• [Action item]: Every line of the data should be written out exactly, with the pictures left out.

• [Entries shown]:
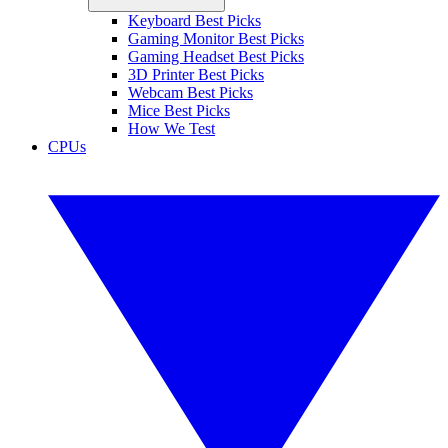
Keyboard Best Picks
Gaming Monitor Best Picks
Gaming Headset Best Picks
3D Printer Best Picks
Webcam Best Picks
Mice Best Picks
How We Test
CPUs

• [Reply to the task]:
Keyboard Best Picks
Gaming Monitor Best Picks
Gaming Headset Best Picks
3D Printer Best Picks
Webcam Best Picks
Mice Best Picks
How We Test
CPUs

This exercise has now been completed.